- WHAT THE TASK ASKS: Collect all lines from the records below that include the word "sách".

[Stored data entries]

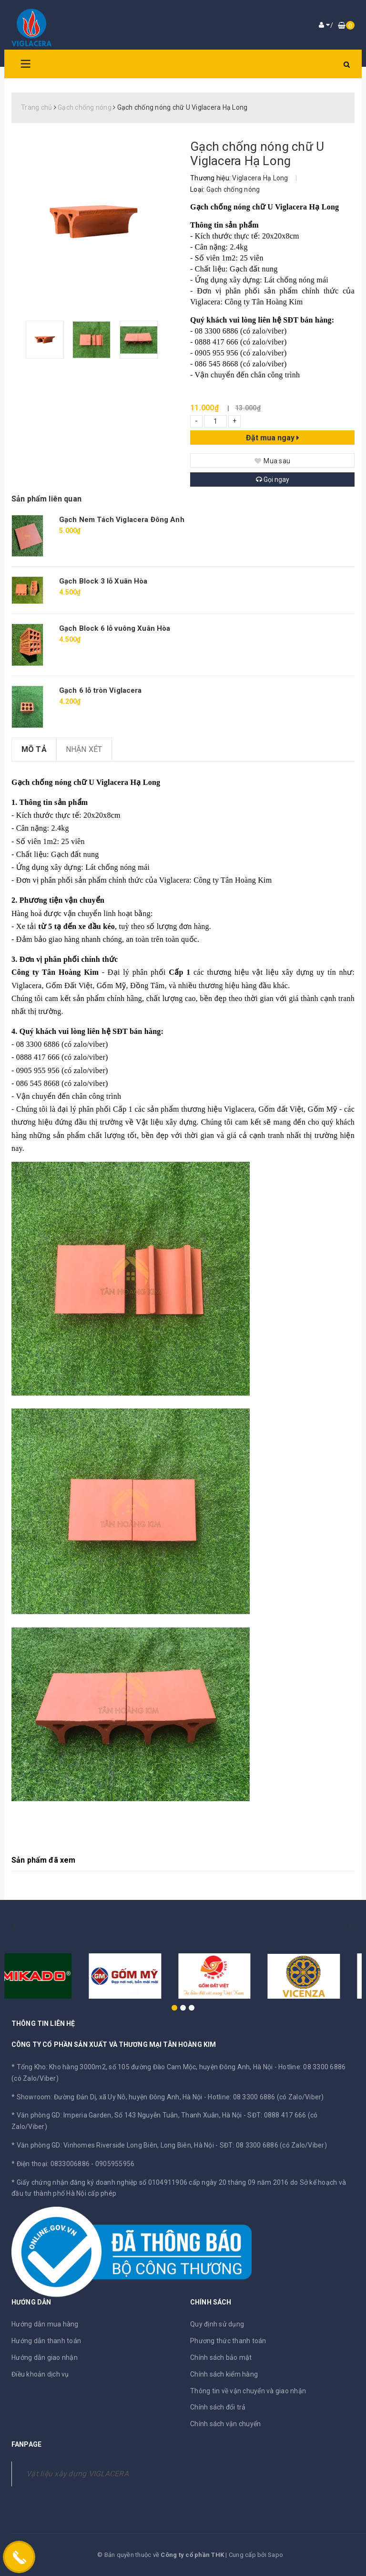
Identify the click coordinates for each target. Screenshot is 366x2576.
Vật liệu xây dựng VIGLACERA (77, 2473)
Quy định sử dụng (217, 2324)
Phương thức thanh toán (228, 2341)
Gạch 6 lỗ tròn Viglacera (100, 690)
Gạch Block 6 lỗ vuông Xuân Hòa (115, 628)
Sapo (275, 2554)
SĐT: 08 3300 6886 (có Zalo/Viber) (273, 2145)
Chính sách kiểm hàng (224, 2374)
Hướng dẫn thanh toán (46, 2341)
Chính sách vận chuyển (225, 2424)
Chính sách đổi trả (218, 2407)
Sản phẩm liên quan (46, 498)
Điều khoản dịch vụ (40, 2374)
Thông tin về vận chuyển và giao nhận (248, 2391)
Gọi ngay (272, 479)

- ANSWER TO THE EXERCISE:
Chính sách kiểm hàng (224, 2374)
Chính sách vận chuyển (225, 2424)
Chính sách đổi trả (218, 2407)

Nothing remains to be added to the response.